Chapters 47 to 50 – Scandal
When the Gardiners and Elizabeth arrive at Longbourn
they are brought up-to-date regarding Lydia’s situation. Mr. Gardiner leaves to join Mr. Bennett in London, the latter retuning soon after, leaving Gardiner to manage the situation.
Jane is running the household because Mrs. Bennett is indisposed in her room
Mr. Bennett regrets not heeding Elizabeth’s warning and resolves to be stricter with Kitty. The whole neighborhood is full of gossip concerning Lydia’s shame, and what the future holds for her. In panic, Mr. Collins writes making useful remarks such as, “the death of your daughter would have been a blessing in comparison to this.” “This false step in one daughter will be injurious to the fortunes of all the others; for who, as Lady Catherine herself condescendingly says, will connect themselves with such a family?” He advised Mr. Bennett to disown her in order to save the rest of the family.
At last the suspense in the household is released with a letter from Mr.

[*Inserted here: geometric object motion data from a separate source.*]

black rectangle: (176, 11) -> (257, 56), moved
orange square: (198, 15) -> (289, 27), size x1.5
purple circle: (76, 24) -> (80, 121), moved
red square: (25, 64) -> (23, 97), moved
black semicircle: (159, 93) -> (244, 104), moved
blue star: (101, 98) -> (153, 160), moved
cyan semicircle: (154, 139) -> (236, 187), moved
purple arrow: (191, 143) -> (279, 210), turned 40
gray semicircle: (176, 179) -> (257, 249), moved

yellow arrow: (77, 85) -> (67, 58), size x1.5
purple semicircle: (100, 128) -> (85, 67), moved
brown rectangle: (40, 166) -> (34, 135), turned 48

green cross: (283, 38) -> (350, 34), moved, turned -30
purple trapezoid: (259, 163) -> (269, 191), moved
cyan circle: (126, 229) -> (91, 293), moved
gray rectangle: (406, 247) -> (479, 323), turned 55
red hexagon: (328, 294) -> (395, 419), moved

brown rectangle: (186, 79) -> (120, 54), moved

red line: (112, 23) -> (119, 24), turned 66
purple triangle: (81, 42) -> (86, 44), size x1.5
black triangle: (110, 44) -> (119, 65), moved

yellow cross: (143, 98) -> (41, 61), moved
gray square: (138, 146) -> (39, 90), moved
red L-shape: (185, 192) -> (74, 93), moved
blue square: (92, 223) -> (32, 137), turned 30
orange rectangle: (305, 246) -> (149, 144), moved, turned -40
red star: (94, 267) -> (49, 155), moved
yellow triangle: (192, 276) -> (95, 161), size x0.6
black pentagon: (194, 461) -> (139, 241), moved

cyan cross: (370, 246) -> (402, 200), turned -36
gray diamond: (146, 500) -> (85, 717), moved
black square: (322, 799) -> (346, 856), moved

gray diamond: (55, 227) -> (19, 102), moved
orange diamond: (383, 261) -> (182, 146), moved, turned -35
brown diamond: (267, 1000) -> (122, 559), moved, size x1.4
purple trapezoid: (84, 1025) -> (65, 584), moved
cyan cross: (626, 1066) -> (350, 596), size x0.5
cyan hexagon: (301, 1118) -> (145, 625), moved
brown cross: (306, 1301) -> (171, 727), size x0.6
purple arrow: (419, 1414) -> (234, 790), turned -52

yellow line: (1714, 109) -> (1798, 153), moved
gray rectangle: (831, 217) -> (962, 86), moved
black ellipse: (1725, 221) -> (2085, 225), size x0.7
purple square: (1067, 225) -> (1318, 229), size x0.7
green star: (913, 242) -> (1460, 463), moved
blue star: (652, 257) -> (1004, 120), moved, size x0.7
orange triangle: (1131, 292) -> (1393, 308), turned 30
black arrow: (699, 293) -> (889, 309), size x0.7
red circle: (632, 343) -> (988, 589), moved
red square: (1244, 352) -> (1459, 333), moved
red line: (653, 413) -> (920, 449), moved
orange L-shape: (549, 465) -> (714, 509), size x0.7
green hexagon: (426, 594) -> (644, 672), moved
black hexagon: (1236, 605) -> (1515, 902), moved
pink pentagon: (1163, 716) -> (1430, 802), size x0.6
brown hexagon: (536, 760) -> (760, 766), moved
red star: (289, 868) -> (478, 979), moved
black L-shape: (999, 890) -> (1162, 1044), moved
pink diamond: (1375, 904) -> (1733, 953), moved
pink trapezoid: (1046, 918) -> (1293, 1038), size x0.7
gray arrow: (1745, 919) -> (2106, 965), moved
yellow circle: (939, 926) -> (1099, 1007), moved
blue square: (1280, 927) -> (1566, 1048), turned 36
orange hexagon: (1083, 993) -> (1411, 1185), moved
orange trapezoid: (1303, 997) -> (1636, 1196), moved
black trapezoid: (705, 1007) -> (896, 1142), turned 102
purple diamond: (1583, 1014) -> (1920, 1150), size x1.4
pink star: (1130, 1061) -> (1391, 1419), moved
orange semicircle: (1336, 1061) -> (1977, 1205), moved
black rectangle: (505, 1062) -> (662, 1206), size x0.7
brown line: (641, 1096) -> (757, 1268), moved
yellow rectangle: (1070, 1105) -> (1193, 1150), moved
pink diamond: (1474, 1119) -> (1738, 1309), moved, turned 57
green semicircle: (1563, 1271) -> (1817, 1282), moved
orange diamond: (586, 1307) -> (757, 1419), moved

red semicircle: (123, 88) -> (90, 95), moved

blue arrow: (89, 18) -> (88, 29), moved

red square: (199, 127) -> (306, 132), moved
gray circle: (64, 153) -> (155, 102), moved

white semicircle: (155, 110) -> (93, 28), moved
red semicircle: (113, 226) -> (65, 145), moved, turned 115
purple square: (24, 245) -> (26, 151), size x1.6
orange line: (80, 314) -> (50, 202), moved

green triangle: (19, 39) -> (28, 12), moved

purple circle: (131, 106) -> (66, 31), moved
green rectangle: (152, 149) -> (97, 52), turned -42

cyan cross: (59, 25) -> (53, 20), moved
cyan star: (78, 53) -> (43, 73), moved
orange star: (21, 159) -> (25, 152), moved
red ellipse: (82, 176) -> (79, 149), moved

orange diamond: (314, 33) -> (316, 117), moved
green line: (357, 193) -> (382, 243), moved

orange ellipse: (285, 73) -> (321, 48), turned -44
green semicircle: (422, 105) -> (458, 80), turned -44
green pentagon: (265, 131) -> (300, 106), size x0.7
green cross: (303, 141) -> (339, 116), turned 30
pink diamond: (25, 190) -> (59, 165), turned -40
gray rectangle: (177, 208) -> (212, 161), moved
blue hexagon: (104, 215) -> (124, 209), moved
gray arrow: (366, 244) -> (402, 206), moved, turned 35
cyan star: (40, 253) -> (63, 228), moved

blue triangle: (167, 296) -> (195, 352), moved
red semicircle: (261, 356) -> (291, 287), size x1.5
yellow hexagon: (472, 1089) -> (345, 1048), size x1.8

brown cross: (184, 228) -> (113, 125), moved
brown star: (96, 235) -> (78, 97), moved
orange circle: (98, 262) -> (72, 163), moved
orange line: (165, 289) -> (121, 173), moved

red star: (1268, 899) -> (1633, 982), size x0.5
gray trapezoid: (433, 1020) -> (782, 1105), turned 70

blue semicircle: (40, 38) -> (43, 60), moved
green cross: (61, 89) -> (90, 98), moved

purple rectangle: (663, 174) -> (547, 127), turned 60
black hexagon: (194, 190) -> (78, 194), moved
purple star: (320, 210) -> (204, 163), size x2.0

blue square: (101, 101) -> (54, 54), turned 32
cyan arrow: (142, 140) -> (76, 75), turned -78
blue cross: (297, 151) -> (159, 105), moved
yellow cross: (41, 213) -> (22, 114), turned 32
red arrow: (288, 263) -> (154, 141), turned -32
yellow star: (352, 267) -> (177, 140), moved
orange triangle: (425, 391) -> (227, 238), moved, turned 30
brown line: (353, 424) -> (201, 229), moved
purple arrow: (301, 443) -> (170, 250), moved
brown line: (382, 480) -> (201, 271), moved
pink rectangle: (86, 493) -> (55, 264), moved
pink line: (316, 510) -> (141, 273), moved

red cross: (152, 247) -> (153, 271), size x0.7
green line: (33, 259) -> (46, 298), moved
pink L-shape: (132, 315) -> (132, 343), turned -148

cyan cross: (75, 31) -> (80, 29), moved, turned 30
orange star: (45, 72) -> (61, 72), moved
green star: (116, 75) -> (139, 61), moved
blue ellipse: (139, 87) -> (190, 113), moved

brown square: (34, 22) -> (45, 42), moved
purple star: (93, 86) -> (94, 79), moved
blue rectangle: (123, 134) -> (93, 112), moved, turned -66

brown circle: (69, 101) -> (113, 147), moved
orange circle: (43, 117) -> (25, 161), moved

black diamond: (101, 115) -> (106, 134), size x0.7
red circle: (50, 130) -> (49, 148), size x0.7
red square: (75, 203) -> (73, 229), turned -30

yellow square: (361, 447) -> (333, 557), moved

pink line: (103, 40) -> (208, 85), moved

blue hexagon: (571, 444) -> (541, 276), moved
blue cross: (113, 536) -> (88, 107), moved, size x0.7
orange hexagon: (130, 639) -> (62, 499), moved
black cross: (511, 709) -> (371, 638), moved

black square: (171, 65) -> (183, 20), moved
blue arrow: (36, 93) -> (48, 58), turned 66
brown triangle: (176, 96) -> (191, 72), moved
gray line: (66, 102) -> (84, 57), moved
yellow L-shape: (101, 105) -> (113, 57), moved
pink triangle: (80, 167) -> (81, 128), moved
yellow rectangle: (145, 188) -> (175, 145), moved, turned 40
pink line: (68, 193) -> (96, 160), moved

Gardiner saying the two are to be wed, provided that Wickham’s debts are paid and Lydia receives a yearly stipend. Mr. Bennett agrees, but is now concerned that he will be in debt to Mr. Gardiner who has no
doubt settled Wickham’s bills.
Mrs. Bennett undergoes a transformation from hysterical depression to
exuberance and starts making plans for wedding clothes etc.
Gardiner advises that Wickham has a commission in the north of England, and
only Mrs. Bennett is despondent at the thought of the couple being so far away.
Elizabeth sees no hope of a future with Darcy for he will not wish to marry
into a family of which Wickham is a member.
Austen now deals with a third type of marriage. We have seen the Bennett’s who
don’t like each other very much; the Collins who have a businesslike marriage, and now Lydia and Wickham whose marriage is based on infatuation and lust.